**About** : This notebook is used to analyse a more in-dpeth analysis of model performance.

In [None]:
%load_ext autoreload
%autoreload 2

## Initialization

### Imports

In [None]:
import os
import sys
import cv2
import json
import glob
import numpy as np
import pandas as pd
import plotly.express as px
import plotly.graph_objects as go

from tqdm.notebook import tqdm

sys.path.append("../code/")

In [None]:
from params import *
from utils.rle import *

from data.dataset import load_image

from utils.metrics import dice_scores_img
from utils.plots import plot_heatmap_preds, plot_contours_preds

### Data

In [None]:
THRESHOLD = 0.5

In [None]:
df_info = pd.read_csv(DATA_PATH + f"HuBMAP-20-dataset_information.csv")
df_mask = pd.read_csv(DATA_PATH + "train_2_fix.csv")
df_test = pd.read_csv(DATA_PATH + "sample_submission.csv")

### Experiment

In [None]:
log_folder = "../logs/2021-05-06/1/"  # b1

In [None]:
class Config:
    def __init__(self, **entries):
        self.__dict__.update(entries)

config = json.load(open(log_folder + 'config.json', 'r'))
config = Config(**config)

In [None]:
preds = glob.glob(log_folder + "pred_*.npy")

### Centers

In [None]:
def get_centers_pred(pred, threshold=0.5):
    mask = (pred > threshold).astype(np.uint8)
    _, components, boxes = cv2.connectedComponentsWithStats(mask, connectivity=8)[:3]
    centers, maxs = [], []
    
    for i, b in enumerate(boxes[1:]):
        box = (
            max(b[0] - 1, 0), 
            max(b[1] - 1, 0), 
            min(b[0] + b[2] + 1, mask.shape[1]),
            min(b[1] + b[3] + 1, mask.shape[0]),
        )
        
        if b[-1] < 100: # remove artefacts
            continue

        centers.append(np.array([(box[3] + box[1]) / 2, (box[0] + box[2]) / 2])[None, :])
        
        comp = (components == i + 1)[box[1]: box[3], box[0]: box[2]]
        component_probas = pred[box[1]: box[3], box[0]: box[2]] * comp
        maxs.append(component_probas.max())
    
    return np.concatenate(centers), maxs

In [None]:
def get_centers_truth(json):
    centers = []
    for gt in json:
        min_ = np.min(gt['geometry']['coordinates'], 1)[:, ::-1]
        max_ = np.max(gt['geometry']['coordinates'], 1)[:, ::-1]
        
        centers.append((min_ + max_) / 2)
        
    return np.concatenate(centers)

In [None]:
def count_detected_glomerulis(centers, mask):
    return np.sum([mask[tuple(center.astype(int))] for center in centers])

In [None]:
def compute_glomeruli_level_stats(mask, gt_json, pred, reduce=1):
    pred_centers, _ = get_centers_pred(pred, threshold=0.5)
    truth_centers = get_centers_truth(gt_json) / reduce
    
    tp = count_detected_glomerulis(pred_centers, mask)
    fn = max(0, len(truth_centers) - tp)
    fp = max(0, len(pred_centers) - count_detected_glomerulis(truth_centers, pred))
    
    return tp, int(fn), int(fp)

In [None]:
if not os.path.exists(log_folder + "metrics.json"):
    metrics = {
        "recall": [],
        "precision": [],
        "f1": [],
        "acc": []
    }

    for mask_name in tqdm(df_mask['id'].values):
        gt_json = json.load(open(TIFF_PATH + mask_name + ".json", "r"))

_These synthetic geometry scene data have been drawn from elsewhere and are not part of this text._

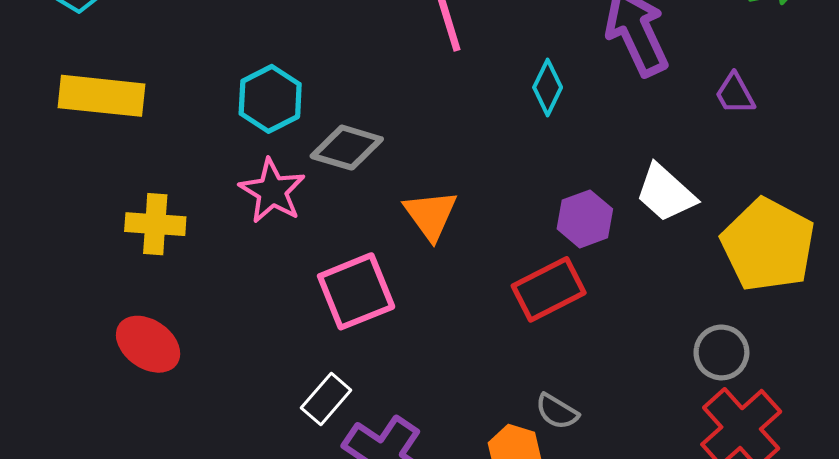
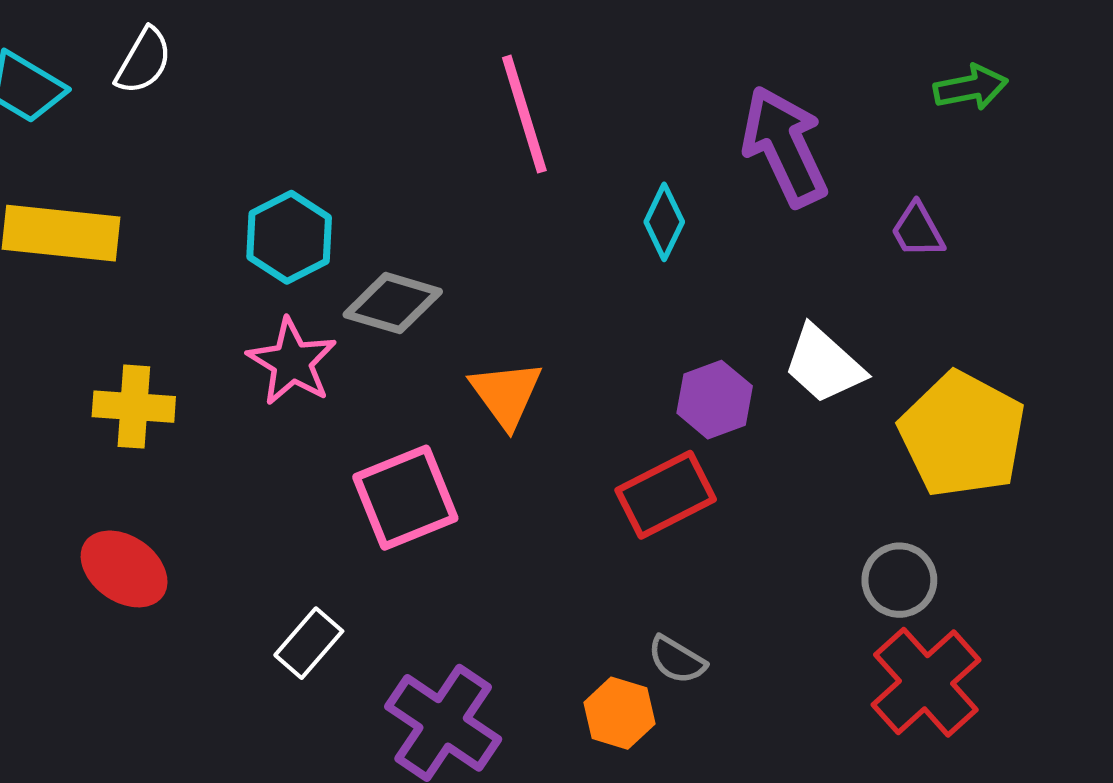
white rectangle: (326, 399) -> (309, 643), moved

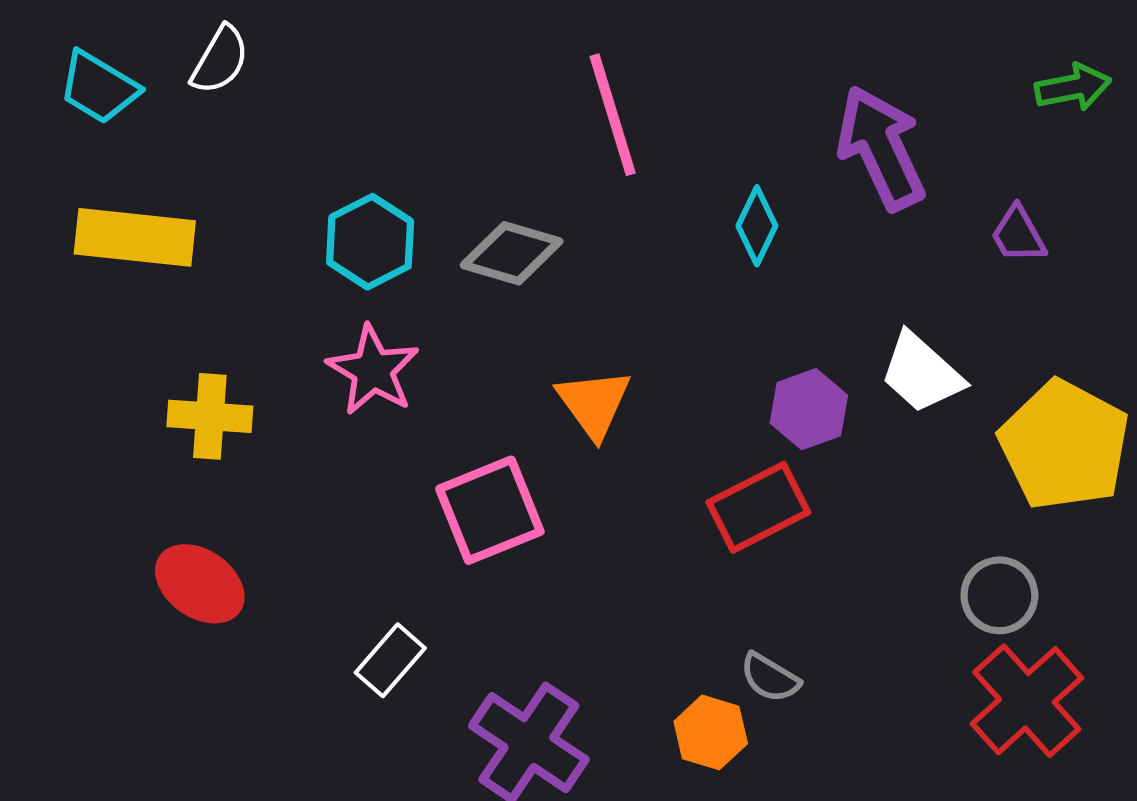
gray diamond: (393, 303) -> (512, 253), moved

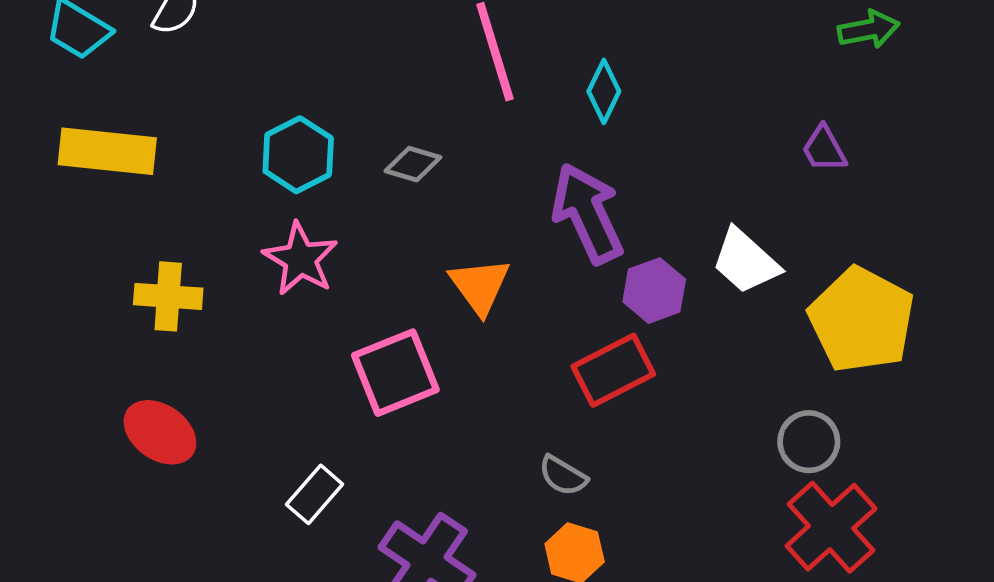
purple arrow: (881, 148) -> (587, 213), moved
cyan diamond: (757, 226) -> (604, 91), moved
gray diamond: (512, 253) -> (413, 164), size x0.7
gray semicircle: (770, 678) -> (563, 476), moved

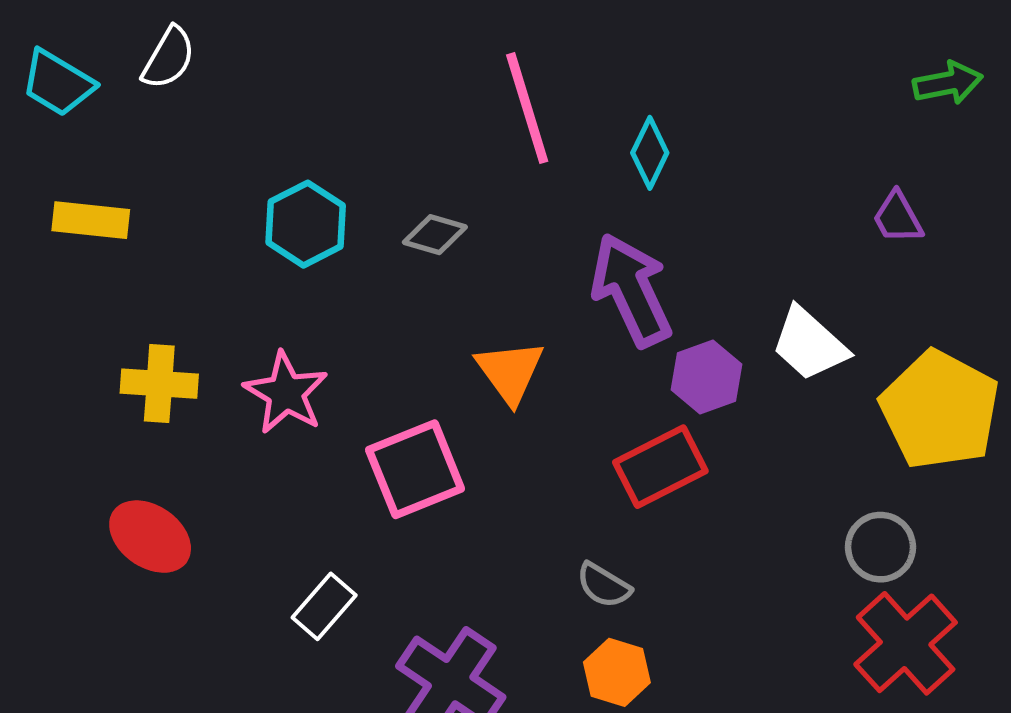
yellow rectangle: (107, 151) -> (91, 220), size x0.7
pink star: (301, 259) -> (286, 393), moved

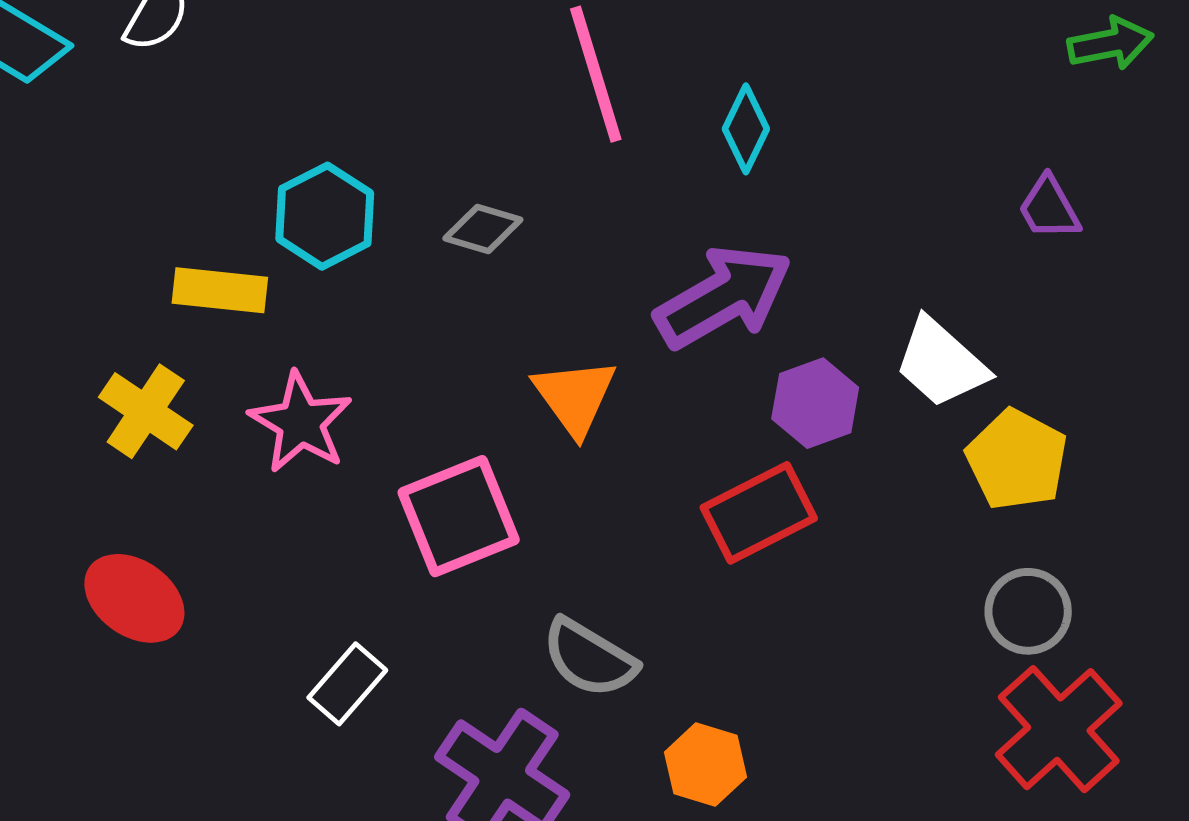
yellow rectangle: (91, 220) -> (220, 290), moved
purple arrow: (631, 290) -> (723, 297), turned 85
yellow cross: (159, 384) -> (146, 411), turned 30
yellow pentagon: (940, 410) -> (1017, 460), moved, size x0.7
gray semicircle: (604, 585) -> (589, 658), moved, size x1.4

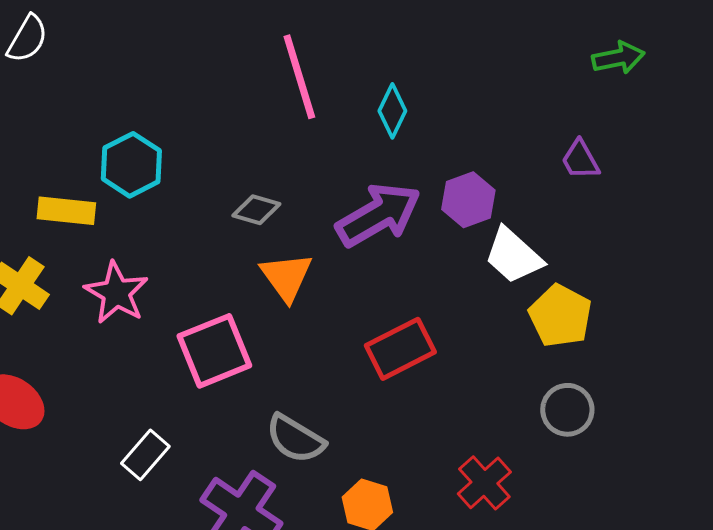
gray diamond: (483, 229) -> (256, 210), moved
purple hexagon: (815, 403) -> (468, 200), moved
red cross: (1059, 729) -> (484, 483), moved, size x0.7

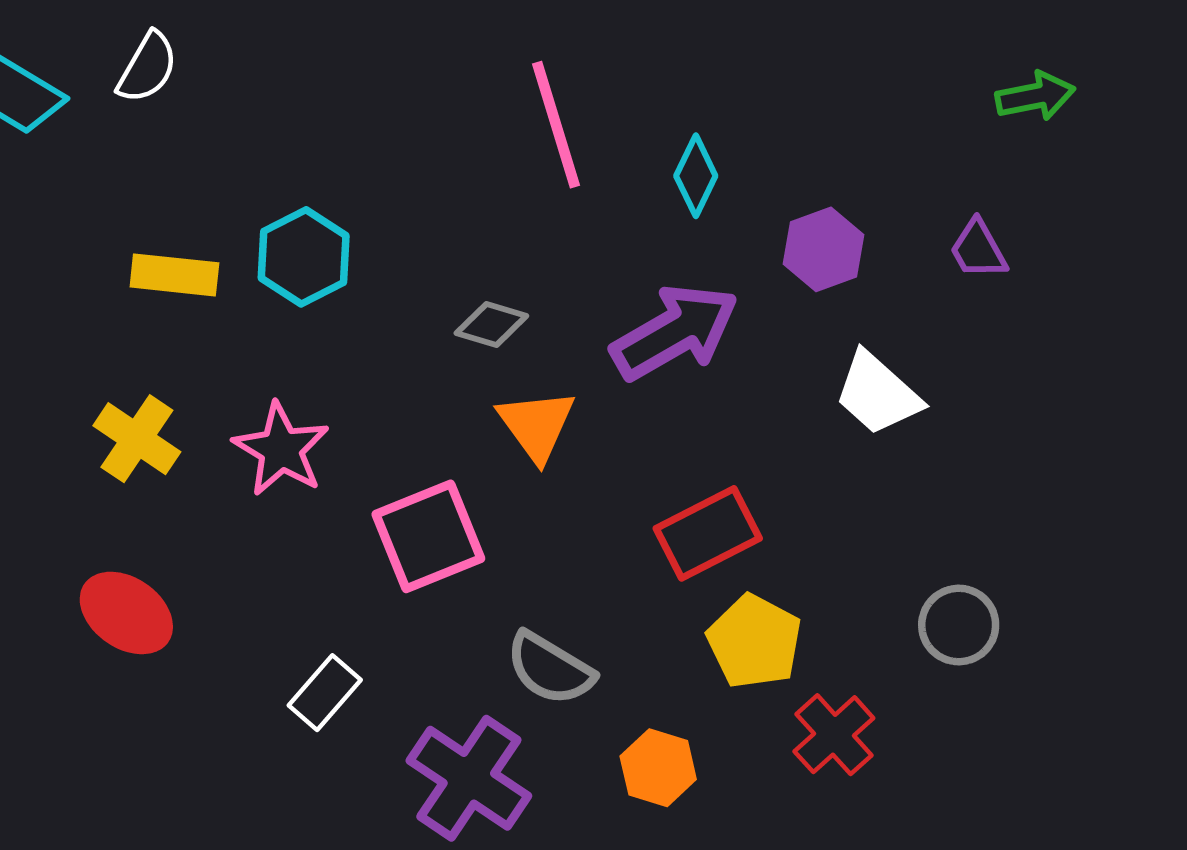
purple hexagon: (468, 200) -> (823, 249), moved
yellow rectangle: (66, 211) -> (174, 275), moved
yellow pentagon: (560, 316) -> (754, 642), moved

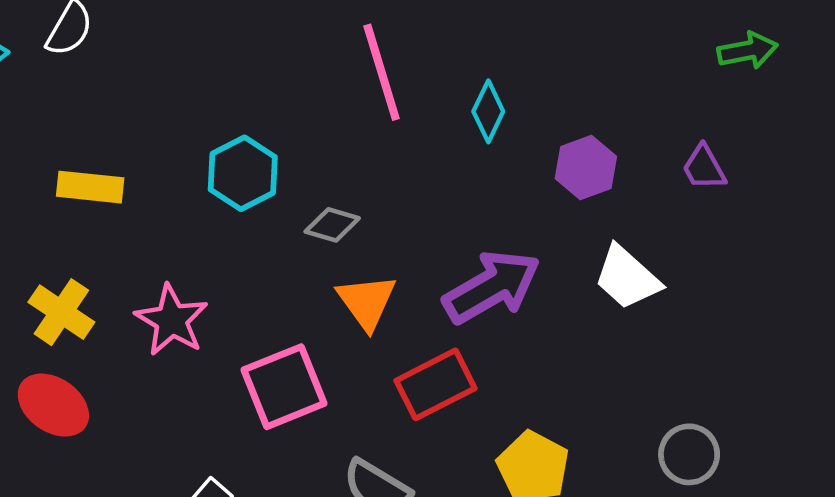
cyan hexagon: (304, 257) -> (243, 173), moved
purple arrow: (675, 332) -> (492, 287), moved
red rectangle: (708, 533) -> (435, 384), moved
red ellipse: (126, 613) -> (53, 405), moved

        idx = [i for i, path in enumerate(preds) if mask_name in path][0]
        probs = np.load(preds[idx]).astype(np.float32)

        if len(probs.shape) == 3:
            probs = probs.mean(0)

        pred = (probs > THRESHOLD).astype(np.uint8)

        rle = df_mask[df_mask['id'] == mask_name]['encoding']
        mask = enc2mask(rle, (pred.shape[1], pred.shape[0]))

        tp, fn, fp = compute_glomeruli_level_stats(mask, gt_json, pred, reduce=2)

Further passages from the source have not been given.